The bank now expects the Australian dollar to rise to US97¢ by the end of this year and to US99¢ by March 2015. CBA's currency strategists had previously expected the dollar to fall to US84¢ by December 2014 and to rise to US85¢ by the first quarter of next year.

On Friday morning, the dollar was trading at 93.29 US cents.

"We have decided to fundamentally change our US dollar view," CBA's analysts said in a note on Thursday. 

"We now do not expect the US dollar to significantly strengthen until the real Fed Funds rate turns positive in early 2016."

The revised forecasts are some of the most bullish among analysts. The median forecasts for the Australian dollar for the fourth-quarter of this year is US87¢ by the end of this year and US88¢ for March 2015.

CBA's chief currency strategist, Richard Grace, said the key factors driving the higher forecasts for the local dollar include the recent strengthening in the domestic economy, the Reserve Bank of Australia's shift to a neutral monetary policy stance and the end of the RBA's moves to "jawbone" or talk down the currency.

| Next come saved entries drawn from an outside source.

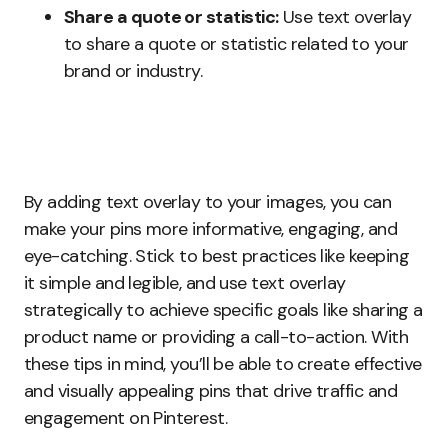
Share a quote or statistic:
Use text overlay
to share a quote or statistic related to your
brand or industry.
By adding text overlay to your images, you can
make your pins more informative, engaging, and
eye-catching. Stick to best practices like keeping
it simple and legible, and use text overlay
strategically to achieve specific goals like sharing a
product name or providing a call-to-action. With
these tips in mind, you’ll be able to create effective
and visually appealing pins that drive traffic and
engagement on Pinterest.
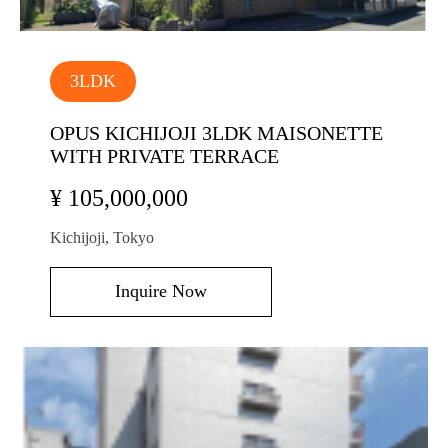
3LDK
OPUS KICHIJOJI 3LDK MAISONETTE
WITH PRIVATE TERRACE
¥ 105,000,000
Kichijoji, Tokyo
Inquire Now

At the same time, Australia's terms of trade has held up better than had been expected, with CBA now only expecting a modest decline of about 1 per cent from June 2014 to July 2016.

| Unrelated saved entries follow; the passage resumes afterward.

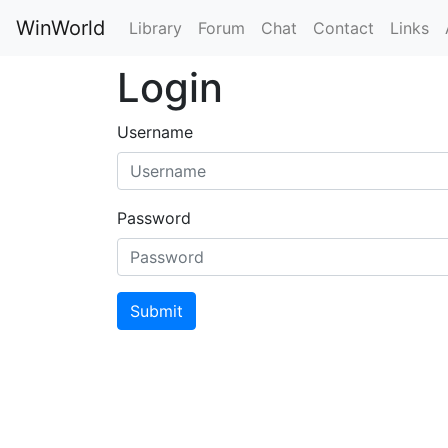
WinWorld
Library
Forum
Chat
Contact
Links
Login
Username
Password
Submit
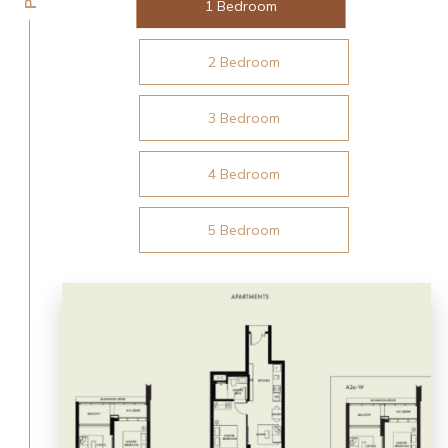
1 Bedroom
2 Bedroom
3 Bedroom
4 Bedroom
5 Bedroom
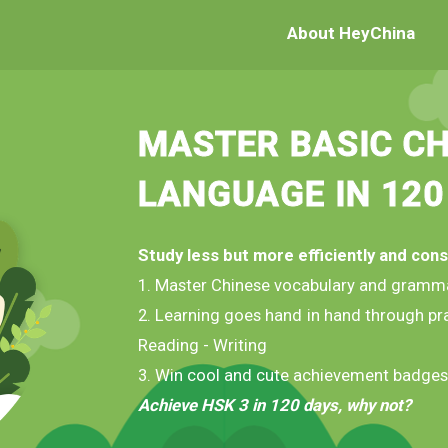
About HeyChina
MASTER BASIC CH
LANGUAGE IN 120
Study less but more efficiently and cons
1. Master Chinese vocabulary and gramm
2. Learning goes hand in hand through pra
Reading - Writing
3. Win cool and cute achievement badges
Achieve HSK 3 in 120 days, why not?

Meanwhile, foreign buyers of Australian government bonds have picked up again in recent months as the outlook for the domestic economy improves. The Australian dollar is also expected to be supported by the continued improvement in the country's current account deficit as the trade surplus keeps expanding.

Earlier on Thursday, the Australian dollar pushed higher after a report from China raised hopes the central government would implement stimulus policies to boost economic growth.

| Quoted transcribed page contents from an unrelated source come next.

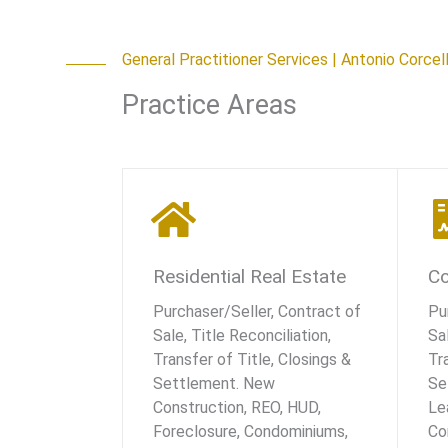
General Practitioner Services | Antonio Corcel
Practice Areas
Residential Real Estate
Co
Purchaser/Seller, Contract of
Pu
Sale, Title Reconciliation,
Sal
Transfer of Title, Closings &
Tr
Settlement. New
Se
Construction, REO, HUD,
Le
Foreclosure, Condominiums,
Co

The dollar rose from US93.64¢ to US93.92¢, its highest since Tuesday. The local currency has been partly boosted in recent weeks that the Chinese government would try to boost growth so that it would hit its 7.5 per cent GDP target for the year. It weakened slightly and was fetching US93.74¢ on Thursday afternoon.

The front-page editorial, from the official China Securities Journal, said the measures would focus on the services sector and boost growth in underdeveloped areas.

The report added that a government survey said most firms did not support "strong stimulus measures". It echoed comments by Chinese Premier Li Keqiang, who said on Thursday his country was not considering strong stimulus measures at this time.

Mr Li said growth at about 7.5 per cent would be with a reasonable range. On Wednesday, China reported that its economy had expanded by 7.4 per cent year-on-year, above consensus forecasts of 7.3 per cent.

The new data was welcomed by markets, although it was the slowest pace of growth since 2012, amid fears of slowing growth. The Chinese figures also boosted demand for the Australian dollar, which has traded as a risk proxy for the world's second largest economy.

"We had a little bit of demand for Aussie in London and New York that we can attribute to markets outside Asia taking the China report very literally. ... There was a little bit of relief in those markets," Westpac's senior currency strategist Sean Callow said.

The Australian dollar latest move upwards came as it replaced the New Zealand dollar as the best performing G10 currency against the greenback this year. The local currency has risen by 5.17 per cent against the US dollar this year.

"The three-year down-cycle in Aussie-Kiwi now is increasingly looking like it is over, and we did not get to parity after all," Mr Callow said.

"It's very notable that the Aussie is the strongest currency in the G10. It's definitely a changing of the guard as far as Aussie versus Kiwi, but ... most G10 currencies have been up against the US dollar this year."